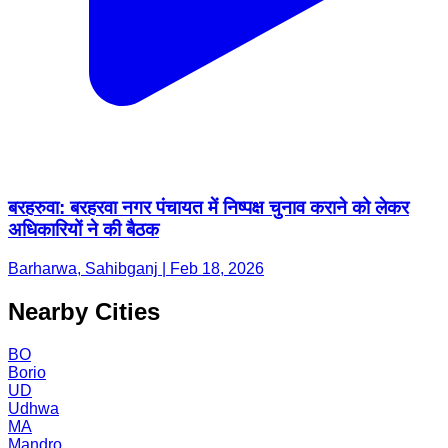
बरहरुवा: बरहरवा नगर पंचायत में निष्पक्ष चुनाव कराने को लेकर
अधिकारियों ने की बैठक
Barharwa, Sahibganj | Feb 18, 2026
Nearby Cities
BO
Borio
UD
Udhwa
MA
Mandro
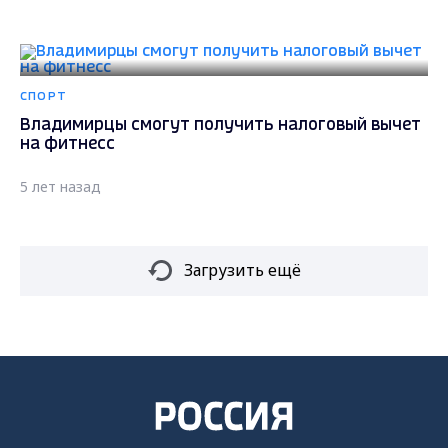
СПОРТ
Владимирцы смогут получить налоговый вычет
на фитнесс
5 лет назад
Загрузить ещё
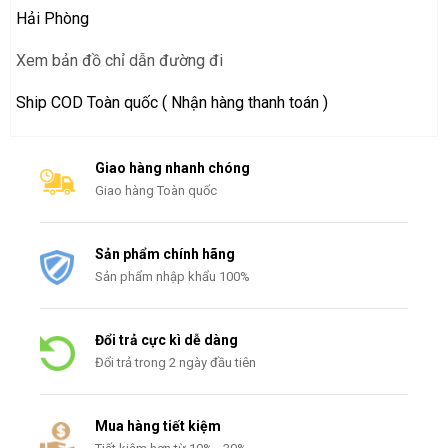
Hải Phòng
Xem bản đồ chỉ dẫn đường đi
Ship COD Toàn quốc ( Nhận hàng thanh toán )
Giao hàng nhanh chóng
Giao hàng Toàn quốc
Sản phẩm chính hãng
Sản phẩm nhập khẩu 100%
Đổi trả cực kì dễ dàng
Đổi trả trong 2 ngày đầu tiên
Mua hàng tiết kiệm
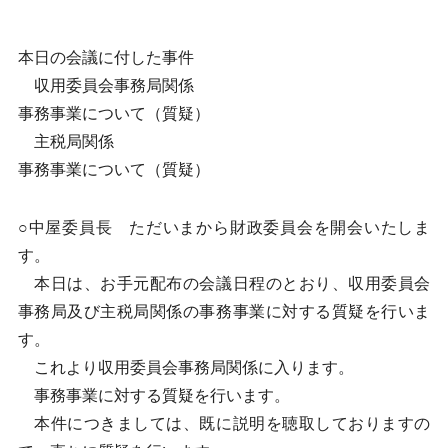
本日の会議に付した事件
収用委員会事務局関係
事務事業について（質疑）
主税局関係
事務事業について（質疑）
○中屋委員長 ただいまから財政委員会を開会いたしま
す。
本日は、お手元配布の会議日程のとおり、収用委員会
事務局及び主税局関係の事務事業に対する質疑を行いま
す。
これより収用委員会事務局関係に入ります。
事務事業に対する質疑を行います。
本件につきましては、既に説明を聴取しておりますの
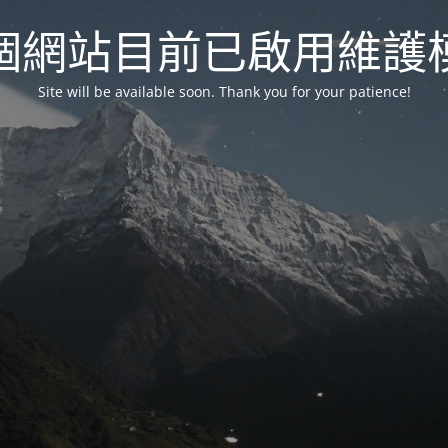
個網站目前已啟用維護
Site will be available soon. Thank you for your patience!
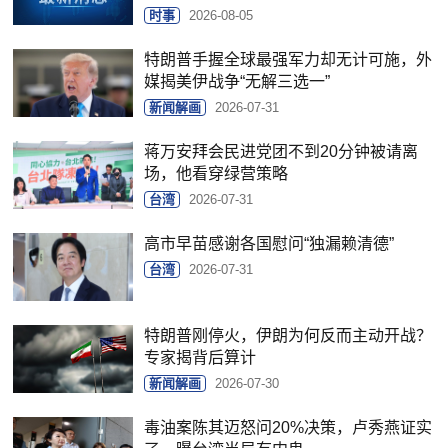
时事
2026-08-05
特朗普手握全球最强军力却无计可施，外
媒揭美伊战争“无解三选一”
新闻解画
2026-07-31
蒋万安拜会民进党团不到20分钟被请离
场，他看穿绿营策略
台湾
2026-07-31
高市早苗感谢各国慰问“独漏赖清德”
台湾
2026-07-31
特朗普刚停火，伊朗为何反而主动开战？
专家揭背后算计
新闻解画
2026-07-30
毒油案陈其迈怒问20%决策，卢秀燕证实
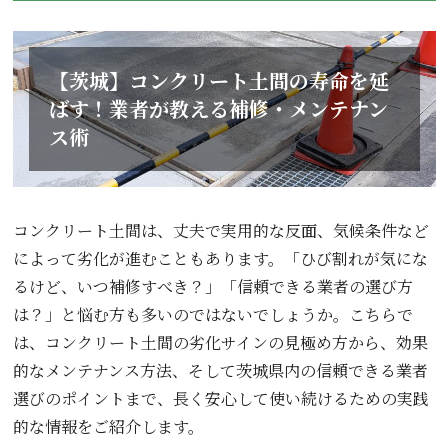
【茨城】コンクリート土間の寿命を延
ばす！業者が教える補修・メンテナン
ス術
コンクリート土間は、丈夫で実用的な反面、気候条件など
によって劣化が進むこともあります。「ひび割れが気にな
るけど、いつ補修すべき？」「信頼できる業者の選び方
は？」と悩む方も多いのではないでしょうか。こちらで
は、コンクリート土間の劣化サインの見極め方から、効果
的なメンテナンス方法、そして茨城県内の信頼できる業者
選びのポイントまで、長く安心して使い続けるための実践
的な情報をご紹介します。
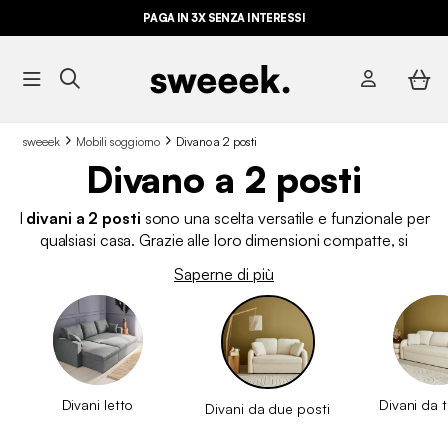
PAGA IN 3X SENZA INTERESSI
sweeek
Mobili soggiorno
Divano a 2 posti
Divano a 2 posti
I
divani a 2 posti
sono una scelta versatile e funzionale per
qualsiasi casa. Grazie alle loro dimensioni compatte, si
adattano perfettamente a ogni tipo di ambiente, dai soggiorni
Saperne di più
spaziosi agli appartamenti più piccoli. Inoltre, se cerchi una
soluzione pratica, un divano letto a due posti è ideale per
accogliere ospiti senza occupare troppo spazio nella vita
quotidiana. Su
sweeek, troverai un’ampia selezione di
divani a due posti
che uniscono stile, comfort e qualità.
Divani letto
Divani da t
Divani da due posti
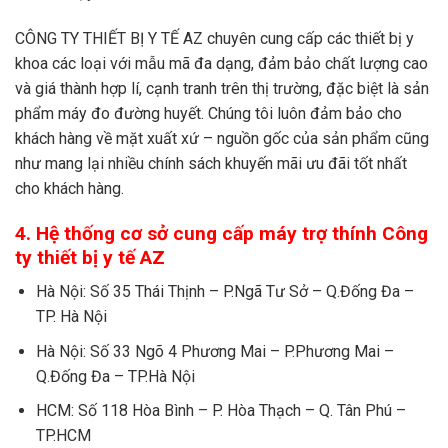
CÔNG TY THIẾT BỊ Y TẾ AZ chuyên cung cấp các thiết bị y
khoa các loại với mẫu mã đa dạng, đảm bảo chất lượng cao
và giá thành hợp lí, cạnh tranh trên thị trường, đặc biệt là sản
phẩm máy đo đường huyết. Chúng tôi luôn đảm bảo cho
khách hàng về mặt xuất xứ – nguồn gốc của sản phẩm cũng
như mang lại nhiều chính sách khuyến mãi ưu đãi tốt nhất
cho khách hàng.
4. Hệ thống cơ sở cung cấp máy trợ thính Công
ty thiết bị y tế AZ
Hà Nội: Số 35 Thái Thịnh – P.Ngã Tư Sở – Q.Đống Đa –
TP. Hà Nội
Hà Nội: Số 33 Ngõ 4 Phương Mai – P.Phương Mai –
Q.Đống Đa – TP.Hà Nội
HCM: Số 118 Hòa Bình – P. Hòa Thạch – Q. Tân Phú –
TP.HCM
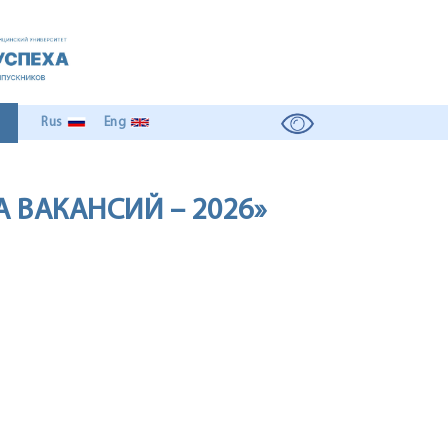
Rus
Eng
 ВАКАНСИЙ – 2026»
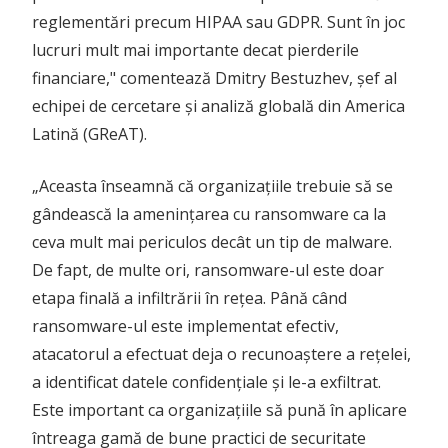
reglementări precum HIPAA sau GDPR. Sunt în joc
lucruri mult mai importante decat pierderile
financiare," comentează Dmitry Bestuzhev, șef al
echipei de cercetare și analiză globală din America
Latină (GReAT).
„Aceasta înseamnă că organizațiile trebuie să se
gândească la amenințarea cu ransomware ca la
ceva mult mai periculos decât un tip de malware.
De fapt, de multe ori, ransomware-ul este doar
etapa finală a infiltrării în rețea. Până când
ransomware-ul este implementat efectiv,
atacatorul a efectuat deja o recunoaștere a rețelei,
a identificat datele confidențiale și le-a exfiltrat.
Este important ca organizațiile să pună în aplicare
întreaga gamă de bune practici de securitate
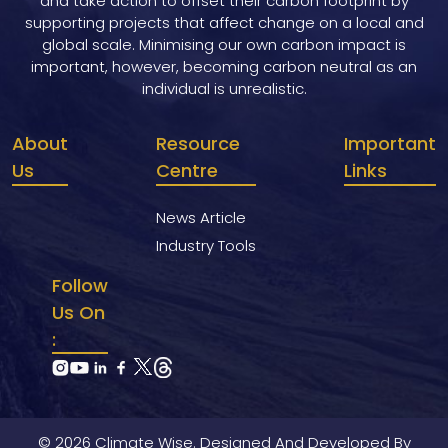
and take action to offset their carbon footprint by
supporting projects that affect change on a local and
global scale. Minimising our own carbon impact is
important, however, becoming carbon neutral as an
individual is unrealistic.
About
Resource
Important
Us
Centre
Links
News Article
Industry Tools
Follow
Us On
:
© 2026 Climate Wise. Designed And Developed By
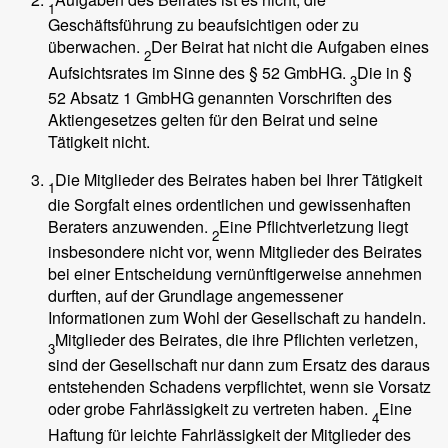
1
Geschäftsführung zu beaufsichtigen oder zu
überwachen.
Der Beirat hat nicht die Aufgaben eines
2
Aufsichtsrates im Sinne des § 52 GmbHG.
Die in §
3
52 Absatz 1 GmbHG genannten Vorschriften des
Aktiengesetzes gelten für den Beirat und seine
Tätigkeit nicht.
Die Mitglieder des Beirates haben bei Ihrer Tätigkeit
1
die Sorgfalt eines ordentlichen und gewissenhaften
Beraters anzuwenden.
Eine Pflichtverletzung liegt
2
insbesondere nicht vor, wenn Mitglieder des Beirates
bei einer Entscheidung vernünftigerweise annehmen
durften, auf der Grundlage angemessener
Informationen zum Wohl der Gesellschaft zu handeln.
Mitglieder des Beirates, die ihre Pflichten verletzen,
3
sind der Gesellschaft nur dann zum Ersatz des daraus
entstehenden Schadens verpflichtet, wenn sie Vorsatz
oder grobe Fahrlässigkeit zu vertreten haben.
Eine
4
Haftung für leichte Fahrlässigkeit der Mitglieder des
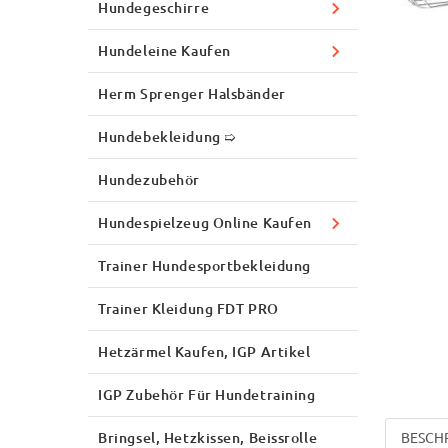
Hundegeschirre
Hundeleine Kaufen
Herm Sprenger Halsbänder
Hundebekleidung ➯
Hundezubehör
Hundespielzeug Online Kaufen
Trainer Hundesportbekleidung
Trainer Kleidung FDT PRO
Hetzärmel Kaufen, IGP Artikel
IGP Zubehör Für Hundetraining
Bringsel, Hetzkissen, Beissrolle
BESCH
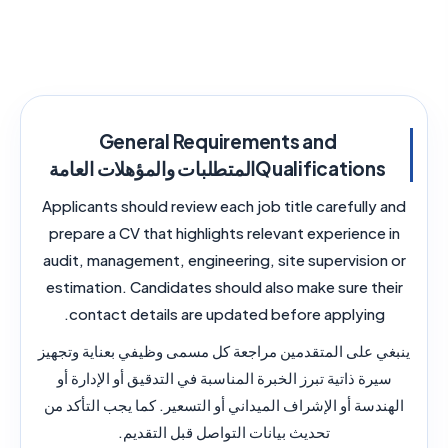
General Requirements and
Qualifications
المتطلبات والمؤهلات العامة
Applicants should review each job title carefully and
prepare a CV that highlights relevant experience in
audit, management, engineering, site supervision or
estimation. Candidates should also make sure their
contact details are updated before applying.
ينبغي على المتقدمين مراجعة كل مسمى وظيفي بعناية وتجهيز
سيرة ذاتية تبرز الخبرة المناسبة في التدقيق أو الإدارة أو
الهندسة أو الإشراف الميداني أو التسعير. كما يجب التأكد من
تحديث بيانات التواصل قبل التقديم.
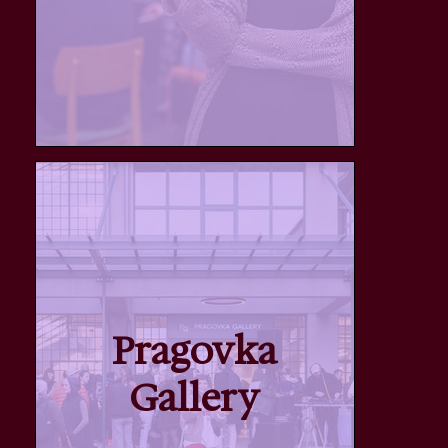
Pragovka
Gallery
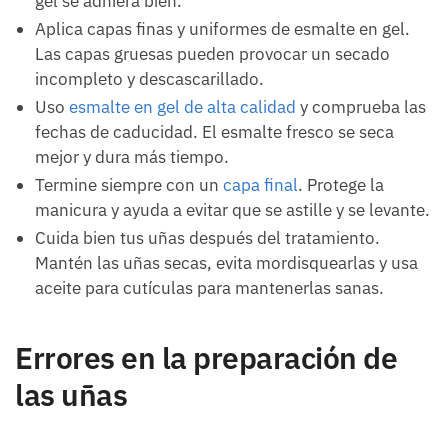
gel se adhiera bien.
Aplica capas finas y uniformes de esmalte en gel.
Las capas gruesas pueden provocar un secado
incompleto y descascarillado.
Uso
esmalte en gel de alta calidad
y comprueba las
fechas de caducidad. El esmalte fresco se seca
mejor y dura más tiempo.
Termine siempre con un
capa final
. Protege la
manicura y ayuda a evitar que se astille y se levante.
Cuida bien tus uñas después del tratamiento.
Mantén las uñas secas, evita mordisquearlas y usa
aceite para cutículas para mantenerlas sanas.
Errores en la preparación de
las uñas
++++++
In the copy, include every line of the records exactly and none of the images.

### COMPLETED EXERCISE
बरहरुवा: बरहरवा नगर पंचायत में निष्पक्ष चुनाव कराने को लेकर
अधिकारियों ने की बैठक
Barharwa, Sahibganj | Feb 18, 2026
Nearby Cities
BO
Borio
UD
Udhwa
MA
Mandro
СПОРТ
Владимирцы смогут получить налоговый вычет
на фитнесс
5 лет назад
Загрузить ещё
Hải Phòng
Xem bản đồ chỉ dẫn đường đi
Ship COD Toàn quốc ( Nhận hàng thanh toán )
Giao hàng nhanh chóng
Giao hàng Toàn quốc
Sản phẩm chính hãng
Sản phẩm nhập khẩu 100%
Đổi trả cực kì dễ dàng
Đổi trả trong 2 ngày đầu tiên
Mua hàng tiết kiệm
本日の会議に付した事件
収用委員会事務局関係
事務事業について（質疑）
主税局関係
事務事業について（質疑）
○中屋委員長 ただいまから財政委員会を開会いたしま
す。
本日は、お手元配布の会議日程のとおり、収用委員会
事務局及び主税局関係の事務事業に対する質疑を行いま
す。
これより収用委員会事務局関係に入ります。
事務事業に対する質疑を行います。
本件につきましては、既に説明を聴取しておりますの
個網站目前已啟用維護
Site will be available soon. Thank you for your patience!
时事
2026-08-05
特朗普手握全球最强军力却无计可施，外
媒揭美伊战争“无解三选一”
新闻解画
2026-07-31
蒋万安拜会民进党团不到20分钟被请离
场，他看穿绿营策略
台湾
2026-07-31
高市早苗感谢各国慰问“独漏赖清德”
台湾
2026-07-31
特朗普刚停火，伊朗为何反而主动开战？
专家揭背后算计
新闻解画
2026-07-30
毒油案陈其迈怒问20%决策，卢秀燕证实
【茨城】コンクリート土間の寿命を延
ばす！業者が教える補修・メンテナン
ス術
コンクリート土間は、丈夫で実用的な反面、気候条件など
によって劣化が進むこともあります。「ひび割れが気にな
るけど、いつ補修すべき？」「信頼できる業者の選び方
は？」と悩む方も多いのではないでしょうか。こちらで
は、コンクリート土間の劣化サインの見極め方から、効果
的なメンテナンス方法、そして茨城県内の信頼できる業者
選びのポイントまで、長く安心して使い続けるための実践
的な情報をご紹介します。
PAGA IN 3X SENZA INTERESSI
sweeek
Mobili soggiorno
Divano a 2 posti
Divano a 2 posti
I
divani a 2 posti
sono una scelta versatile e funzionale per
qualsiasi casa. Grazie alle loro dimensioni compatte, si
adattano perfettamente a ogni tipo di ambiente, dai soggiorni
Saperne di più
spaziosi agli appartamenti più piccoli. Inoltre, se cerchi una
soluzione pratica, un divano letto a due posti è ideale per
accogliere ospiti senza occupare troppo spazio nella vita
quotidiana. Su
sweeek, troverai un’ampia selezione di
divani a due posti
che uniscono stile, comfort e qualità.
Divani letto
Divani da t
Divani da due posti
CÔNG TY THIẾT BỊ Y TẾ AZ chuyên cung cấp các thiết bị y
khoa các loại với mẫu mã đa dạng, đảm bảo chất lượng cao
và giá thành hợp lí, cạnh tranh trên thị trường, đặc biệt là sản
phẩm máy đo đường huyết. Chúng tôi luôn đảm bảo cho
khách hàng về mặt xuất xứ – nguồn gốc của sản phẩm cũng
như mang lại nhiều chính sách khuyến mãi ưu đãi tốt nhất
cho khách hàng.
4. Hệ thống cơ sở cung cấp máy trợ thính Công
ty thiết bị y tế AZ
Hà Nội: Số 35 Thái Thịnh – P.Ngã Tư Sở – Q.Đống Đa –
TP. Hà Nội
Hà Nội: Số 33 Ngõ 4 Phương Mai – P.Phương Mai –
Q.Đống Đa – TP.Hà Nội
HCM: Số 118 Hòa Bình – P. Hòa Thạch – Q. Tân Phú –
TP.HCM
Rus
Eng
 ВАКАНСИЙ – 2026»
reglementări precum HIPAA sau GDPR. Sunt în joc
lucruri mult mai importante decat pierderile
financiare," comentează Dmitry Bestuzhev, șef al
echipei de cercetare și analiză globală din America
Latină (GReAT).
„Aceasta înseamnă că organizațiile trebuie să se
gândească la amenințarea cu ransomware ca la
ceva mult mai periculos decât un tip de malware.
De fapt, de multe ori, ransomware-ul este doar
etapa finală a infiltrării în rețea. Până când
ransomware-ul este implementat efectiv,
atacatorul a efectuat deja o recunoaștere a rețelei,
a identificat datele confidențiale și le-a exfiltrat.
Este important ca organizațiile să pună în aplicare
întreaga gamă de bune practici de securitate
and take action to offset their carbon footprint by
supporting projects that affect change on a local and
global scale. Minimising our own carbon impact is
important, however, becoming carbon neutral as an
individual is unrealistic.
About
Resource
Important
Us
Centre
Links
News Article
Industry Tools
Follow
Us On
:
© 2026 Climate Wise. Designed And Developed By
1
Geschäftsführung zu beaufsichtigen oder zu
überwachen.
Der Beirat hat nicht die Aufgaben eines
2
Aufsichtsrates im Sinne des § 52 GmbHG.
Die in §
3
52 Absatz 1 GmbHG genannten Vorschriften des
Aktiengesetzes gelten für den Beirat und seine
Tätigkeit nicht.
Die Mitglieder des Beirates haben bei Ihrer Tätigkeit
1
die Sorgfalt eines ordentlichen und gewissenhaften
Beraters anzuwenden.
Eine Pflichtverletzung liegt
2
insbesondere nicht vor, wenn Mitglieder des Beirates
bei einer Entscheidung vernünftigerweise annehmen
durften, auf der Grundlage angemessener
Informationen zum Wohl der Gesellschaft zu handeln.
Mitglieder des Beirates, die ihre Pflichten verletzen,
3
sind der Gesellschaft nur dann zum Ersatz des daraus
entstehenden Schadens verpflichtet, wenn sie Vorsatz
oder grobe Fahrlässigkeit zu vertreten haben.
Eine
4
Haftung für leichte Fahrlässigkeit der Mitglieder des
Hundegeschirre
Hundeleine Kaufen
Herm Sprenger Halsbänder
Hundebekleidung ➯
Hundezubehör
Hundespielzeug Online Kaufen
Trainer Hundesportbekleidung
Trainer Kleidung FDT PRO
Hetzärmel Kaufen, IGP Artikel
IGP Zubehör Für Hundetraining
Bringsel, Hetzkissen, Beissrolle
BESCH
General Requirements and
Qualifications
المتطلبات والمؤهلات العامة
Applicants should review each job title carefully and
prepare a CV that highlights relevant experience in
audit, management, engineering, site supervision or
estimation. Candidates should also make sure their
contact details are updated before applying.
ينبغي على المتقدمين مراجعة كل مسمى وظيفي بعناية وتجهيز
سيرة ذاتية تبرز الخبرة المناسبة في التدقيق أو الإدارة أو
الهندسة أو الإشراف الميداني أو التسعير. كما يجب التأكد من
تحديث بيانات التواصل قبل التقديم.
Pragovka
Gallery
gel se adhiera bien.
Aplica capas finas y uniformes de esmalte en gel.
Las capas gruesas pueden provocar un secado
incompleto y descascarillado.
Uso
esmalte en gel de alta calidad
y comprueba las
fechas de caducidad. El esmalte fresco se seca
mejor y dura más tiempo.
Termine siempre con un
capa final
. Protege la
manicura y ayuda a evitar que se astille y se levante.
Cuida bien tus uñas después del tratamiento.
Mantén las uñas secas, evita mordisquearlas y usa
aceite para cutículas para mantenerlas sanas.
Errores en la preparación de
las uñas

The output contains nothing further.